Ndulani, 37, a single mother of three, used to run a small shop selling doughnuts, an unsweetened fried bread that is common here, but she didn’t earn enough to survive.

So she turned to tomatoes.

Ten years ago Ndulani began buying tomatoes across the border in Gisyeni, Rwanda, where produce is grown and less expensive than in DRC. Every day she crossed back and forth across the border to sell Gisyeni tomatoes in Goma, earning a small profit.

Slowly, she started to earn more money, she says.

Still, she dreamed of bigger success.

An undesirable candidate for a bank loan – she didn’t have any savings or collateral – she decided to join her neighborhood likilimba, a grass-roots micro-lending collective.

Ndulani and the other members of her first likilimba each contributed one dollar a day when they could.
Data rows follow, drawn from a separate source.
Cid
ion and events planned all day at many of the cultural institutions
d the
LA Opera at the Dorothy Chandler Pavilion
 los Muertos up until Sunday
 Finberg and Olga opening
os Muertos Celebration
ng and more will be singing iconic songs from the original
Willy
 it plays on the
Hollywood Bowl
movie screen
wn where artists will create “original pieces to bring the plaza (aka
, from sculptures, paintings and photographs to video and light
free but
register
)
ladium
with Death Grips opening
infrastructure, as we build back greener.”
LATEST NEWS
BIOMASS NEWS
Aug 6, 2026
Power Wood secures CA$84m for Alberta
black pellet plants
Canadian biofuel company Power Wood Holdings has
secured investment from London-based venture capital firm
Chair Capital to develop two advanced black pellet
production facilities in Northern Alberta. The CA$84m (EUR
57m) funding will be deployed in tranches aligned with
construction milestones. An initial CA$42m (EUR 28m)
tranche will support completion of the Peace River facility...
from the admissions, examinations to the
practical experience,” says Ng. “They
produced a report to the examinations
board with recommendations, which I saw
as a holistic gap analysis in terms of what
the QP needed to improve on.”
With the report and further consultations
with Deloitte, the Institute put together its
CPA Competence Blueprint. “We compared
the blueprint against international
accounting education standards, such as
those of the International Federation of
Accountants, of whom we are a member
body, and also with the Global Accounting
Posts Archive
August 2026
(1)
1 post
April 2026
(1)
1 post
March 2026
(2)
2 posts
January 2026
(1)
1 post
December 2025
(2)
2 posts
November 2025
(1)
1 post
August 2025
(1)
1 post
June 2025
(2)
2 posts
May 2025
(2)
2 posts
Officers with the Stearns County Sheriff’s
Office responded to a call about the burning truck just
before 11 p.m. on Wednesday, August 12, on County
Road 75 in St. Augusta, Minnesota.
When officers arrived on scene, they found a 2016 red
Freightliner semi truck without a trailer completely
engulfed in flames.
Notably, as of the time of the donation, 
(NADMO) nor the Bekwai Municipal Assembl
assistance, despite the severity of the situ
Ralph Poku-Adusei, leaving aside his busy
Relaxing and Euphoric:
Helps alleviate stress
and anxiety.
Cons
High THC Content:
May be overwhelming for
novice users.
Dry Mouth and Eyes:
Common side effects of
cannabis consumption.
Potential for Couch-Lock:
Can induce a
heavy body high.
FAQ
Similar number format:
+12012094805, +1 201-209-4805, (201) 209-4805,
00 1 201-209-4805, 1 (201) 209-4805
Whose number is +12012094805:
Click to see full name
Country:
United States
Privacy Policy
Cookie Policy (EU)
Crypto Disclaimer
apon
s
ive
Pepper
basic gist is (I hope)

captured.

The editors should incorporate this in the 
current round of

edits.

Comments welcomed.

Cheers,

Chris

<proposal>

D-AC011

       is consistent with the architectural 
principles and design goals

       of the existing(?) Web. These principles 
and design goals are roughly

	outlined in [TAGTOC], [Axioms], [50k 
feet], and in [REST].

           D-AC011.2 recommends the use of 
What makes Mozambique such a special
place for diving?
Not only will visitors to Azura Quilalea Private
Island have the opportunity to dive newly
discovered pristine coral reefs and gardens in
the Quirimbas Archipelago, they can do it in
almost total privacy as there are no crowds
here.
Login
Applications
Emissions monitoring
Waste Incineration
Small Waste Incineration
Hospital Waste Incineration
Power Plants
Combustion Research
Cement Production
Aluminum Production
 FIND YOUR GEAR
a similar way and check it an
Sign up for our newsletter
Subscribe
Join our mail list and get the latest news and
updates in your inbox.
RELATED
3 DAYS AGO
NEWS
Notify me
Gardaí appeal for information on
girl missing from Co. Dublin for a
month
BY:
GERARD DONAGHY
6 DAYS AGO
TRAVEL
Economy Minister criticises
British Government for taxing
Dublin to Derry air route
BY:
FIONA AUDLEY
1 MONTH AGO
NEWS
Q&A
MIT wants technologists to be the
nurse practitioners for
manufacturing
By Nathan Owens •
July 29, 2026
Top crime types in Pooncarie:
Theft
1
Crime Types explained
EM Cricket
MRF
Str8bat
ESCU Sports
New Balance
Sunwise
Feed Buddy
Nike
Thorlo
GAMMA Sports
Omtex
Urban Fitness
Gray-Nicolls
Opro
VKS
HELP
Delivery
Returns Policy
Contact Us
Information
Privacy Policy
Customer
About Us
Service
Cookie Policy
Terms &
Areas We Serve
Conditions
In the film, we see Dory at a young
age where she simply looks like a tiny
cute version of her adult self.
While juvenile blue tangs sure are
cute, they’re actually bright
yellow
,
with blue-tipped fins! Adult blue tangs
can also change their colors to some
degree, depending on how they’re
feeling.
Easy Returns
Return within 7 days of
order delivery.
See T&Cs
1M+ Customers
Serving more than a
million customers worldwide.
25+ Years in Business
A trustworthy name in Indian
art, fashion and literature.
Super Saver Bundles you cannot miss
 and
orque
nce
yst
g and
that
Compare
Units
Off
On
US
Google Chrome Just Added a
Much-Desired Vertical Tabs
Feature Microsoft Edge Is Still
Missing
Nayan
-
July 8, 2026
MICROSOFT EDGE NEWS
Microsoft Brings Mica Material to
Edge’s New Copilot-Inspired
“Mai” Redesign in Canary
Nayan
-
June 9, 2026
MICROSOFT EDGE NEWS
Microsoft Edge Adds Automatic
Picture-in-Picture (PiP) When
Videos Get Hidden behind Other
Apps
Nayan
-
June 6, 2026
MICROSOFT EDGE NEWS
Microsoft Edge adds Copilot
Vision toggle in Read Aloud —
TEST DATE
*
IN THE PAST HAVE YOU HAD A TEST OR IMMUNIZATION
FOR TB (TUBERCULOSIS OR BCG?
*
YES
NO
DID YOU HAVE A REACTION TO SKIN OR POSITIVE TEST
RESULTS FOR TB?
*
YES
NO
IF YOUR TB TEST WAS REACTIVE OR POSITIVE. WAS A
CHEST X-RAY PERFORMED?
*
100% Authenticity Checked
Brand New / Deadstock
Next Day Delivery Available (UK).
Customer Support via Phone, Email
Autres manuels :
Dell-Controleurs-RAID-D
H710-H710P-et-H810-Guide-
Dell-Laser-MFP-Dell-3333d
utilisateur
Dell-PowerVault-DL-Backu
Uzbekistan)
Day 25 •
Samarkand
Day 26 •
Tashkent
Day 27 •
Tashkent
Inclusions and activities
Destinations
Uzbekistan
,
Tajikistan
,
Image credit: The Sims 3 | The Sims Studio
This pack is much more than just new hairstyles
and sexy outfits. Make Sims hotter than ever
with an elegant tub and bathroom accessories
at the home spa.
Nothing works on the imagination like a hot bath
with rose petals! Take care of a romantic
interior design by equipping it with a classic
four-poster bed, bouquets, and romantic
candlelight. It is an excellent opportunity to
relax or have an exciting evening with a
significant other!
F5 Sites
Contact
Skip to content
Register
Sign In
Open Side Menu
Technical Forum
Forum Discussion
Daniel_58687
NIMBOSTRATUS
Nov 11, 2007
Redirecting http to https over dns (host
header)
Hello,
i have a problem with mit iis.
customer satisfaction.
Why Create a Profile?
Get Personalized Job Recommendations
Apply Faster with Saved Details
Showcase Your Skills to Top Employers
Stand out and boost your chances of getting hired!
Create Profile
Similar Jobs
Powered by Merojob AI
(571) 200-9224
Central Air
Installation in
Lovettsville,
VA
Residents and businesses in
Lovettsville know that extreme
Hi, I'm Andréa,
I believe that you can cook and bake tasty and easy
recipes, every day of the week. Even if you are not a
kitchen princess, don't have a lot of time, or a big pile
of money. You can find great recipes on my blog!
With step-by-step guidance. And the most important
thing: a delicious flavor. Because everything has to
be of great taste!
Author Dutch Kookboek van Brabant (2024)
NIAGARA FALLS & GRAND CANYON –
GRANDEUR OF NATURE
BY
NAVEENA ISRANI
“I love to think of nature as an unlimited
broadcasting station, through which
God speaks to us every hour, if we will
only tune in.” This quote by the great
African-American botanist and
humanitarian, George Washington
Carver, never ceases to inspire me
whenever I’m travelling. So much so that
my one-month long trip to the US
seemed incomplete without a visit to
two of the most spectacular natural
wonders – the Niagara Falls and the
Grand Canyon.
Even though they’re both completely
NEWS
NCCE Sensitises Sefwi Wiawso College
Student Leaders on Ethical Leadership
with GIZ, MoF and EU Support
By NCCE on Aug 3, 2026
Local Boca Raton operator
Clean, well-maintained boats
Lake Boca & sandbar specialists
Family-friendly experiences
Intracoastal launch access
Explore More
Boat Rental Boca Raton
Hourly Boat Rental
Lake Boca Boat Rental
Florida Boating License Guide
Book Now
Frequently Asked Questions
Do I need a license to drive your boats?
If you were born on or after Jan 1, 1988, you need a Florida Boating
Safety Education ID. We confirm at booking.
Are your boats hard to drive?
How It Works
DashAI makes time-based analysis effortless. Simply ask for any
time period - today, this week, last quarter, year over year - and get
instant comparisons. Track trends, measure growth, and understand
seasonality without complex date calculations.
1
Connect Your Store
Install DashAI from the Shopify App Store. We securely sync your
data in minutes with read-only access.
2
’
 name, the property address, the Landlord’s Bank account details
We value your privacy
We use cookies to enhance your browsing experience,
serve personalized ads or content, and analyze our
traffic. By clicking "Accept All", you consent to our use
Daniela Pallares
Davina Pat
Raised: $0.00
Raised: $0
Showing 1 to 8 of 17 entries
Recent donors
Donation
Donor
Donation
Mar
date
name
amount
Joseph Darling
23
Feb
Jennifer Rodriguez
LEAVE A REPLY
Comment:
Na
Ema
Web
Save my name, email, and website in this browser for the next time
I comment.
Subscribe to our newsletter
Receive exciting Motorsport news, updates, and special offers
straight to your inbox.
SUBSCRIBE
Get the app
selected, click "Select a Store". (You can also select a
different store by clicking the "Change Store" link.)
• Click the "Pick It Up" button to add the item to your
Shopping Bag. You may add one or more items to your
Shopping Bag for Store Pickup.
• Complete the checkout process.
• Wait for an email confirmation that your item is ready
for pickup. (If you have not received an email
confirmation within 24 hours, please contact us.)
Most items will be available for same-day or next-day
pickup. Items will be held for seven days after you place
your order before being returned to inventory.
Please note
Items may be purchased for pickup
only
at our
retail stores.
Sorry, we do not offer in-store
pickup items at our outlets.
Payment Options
In the likilimba system, funds are disbursed to members one at a time. Each recipient of funds has 40 weeks to repay the amount. When the amount is repaid, with no interest, the likilimba goes to the next person.

Six years after Ndulani contributed her first dollar to the likilimba, she received a loan.

“One blessed day, my turn came and I received money from likilimba,” Ndulani says.

Participating in likilimba enabled her to get the money she needed to transform her business. She was also able to save money and help other woman pursue their business goals.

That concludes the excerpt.